Lors d'une conférence de presse, les députés socialistes ont donné leur position, en amont du vote, sur le rapport de la commission d'enquête sur l'audiovisuel public. Ils souhaitent que les préconisations soient faites au nom du rapporteur Charles Alloncle (UDR) et pas au nom de l'Assemblée nationale. Si tel n'est pas le cas, ils voteront contre la publication. Du côté des députés de La France insoumise, le vote sera négatif.
Le vote sur le rapport faisant suite aux travaux de la commission d'enquête sur l'audiovisuel public aura lieu lors d'une réunion prévue ce lundi 27 avril à 14h30. Mais en amont, le groupe Socialistes de l'Assemblée nationale, qui compte quatre membres au sein de la commission, a tenu une conférence de presse pour expliquer sa position sur la publication - ou non - des conclusions du rapporteur Charles Alloncle (Union des droites pour la République).
"Nous ne pouvons pas réduire le vote de cet après-midi à la publication du rapport. [...] Il est présenté au nom des membres de la commission d'enquête", a déclaré en introduction le président du groupe Boris Vallaud, qui a dénoncé une instance "sous influence", "sous ingérences".
Dans la foulée, la députée Ayda Hadizadeh a déploré que le rapport de Charles Alloncle - que les membres de l'instance, dont elle-même, ont pu consulter ces derniers jours - soit "du même bois que celui des auditions qu'il a menées", à savoir des "attaques ad hominem, des insinuations, des diffamations et des mensonges" (voir la vidéo en tête d'article). "Pour nous, c'est non, il n'y a pas un monde où ces méthodes sont démocratiques", a poursuivi l'élue, qui évoque d'une dérive "trumpiste". "Il est temps de dire stop, mettons un coup d'arrêt aux méthodes dont nous avons été les témoins malheureux", a-t-elle également déclaré.

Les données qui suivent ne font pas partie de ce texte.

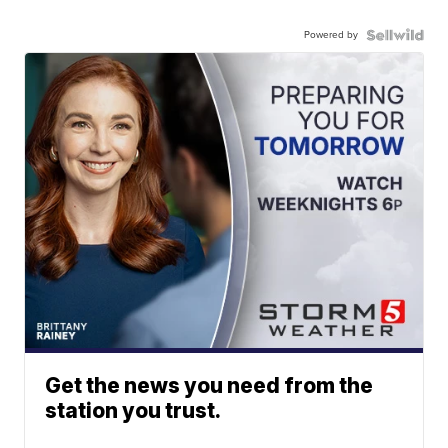
Powered by
Get the news you need from the
station you trust.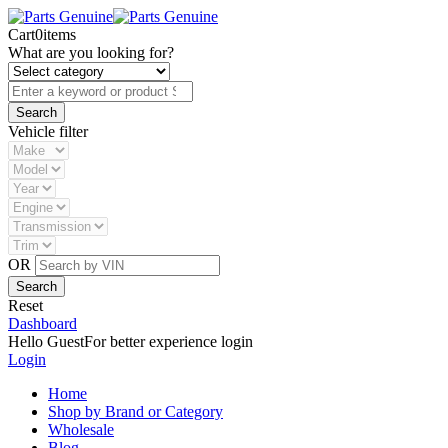
Cart
0
items
What are you looking for?
Vehicle filter
OR
Reset
Dashboard
Hello Guest
For better experience login
Login
Home
Shop by Brand or Category
Wholesale
Blog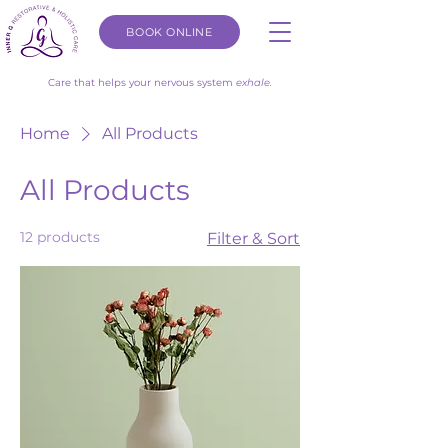
BOOK ONLINE
Care that helps your nervous system
exhale.
Home
All Products
All Products
12 products
Filter & Sort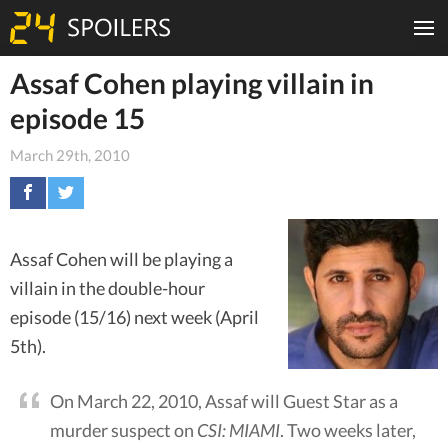
Assaf Cohen playing villain in
episode 15
March 29th, 2010
Assaf Cohen will be playing a
villain in the double-hour
episode (15/16) next week (April
5th).
On March 22, 2010, Assaf will Guest Star as a
murder suspect on
CSI: MIAMI
. Two weeks later,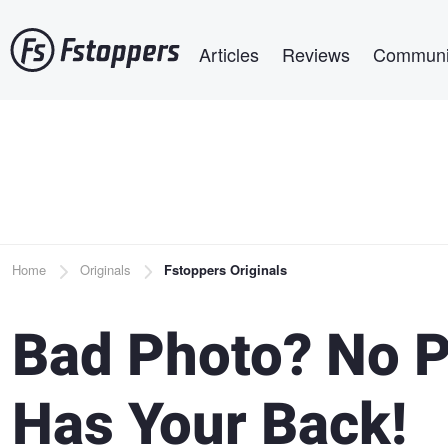
Skip
Main navigation
to
Articles
Reviews
Communi
main
content
Breadcrumb
Home
Originals
Fstoppers Originals
Bad Photo? No P
Has Your Back!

Les députés socialistes font une proposition, qui sera, selon eux, présentée par le président de la commission d'enquête, Jérémie Patrier-Leitus (Horizons) ce lundi après-midi. "Le président de la commission envisage de séparer la partie collégiale de celle qui appartient au rapporteur. Si cette proposition est faite, le PS votera contre la publication du rapport rendu au nom de la commission, mais acceptera la publication des propositions qui seront débattues dans l'espace public", a expliqué Boris Vallaud.
"On va proposer que l'entièreté des recommandations soient celles du rapporteur et qu'elles soient publiées ainsi", a détaillé Ayda Hadizadeh, avant d'ajouter : "Il ne peut pas vouloir apposer le sceau de l'Assemblée nationale sur un rapport écrit avec cette plume-là."
La députée plaide donc pour deux votes distincts : l'un pour approuver, ou non, la publication du rapport, l'autre pour approuver la publication, ou non, des recommandations de Charles Alloncle.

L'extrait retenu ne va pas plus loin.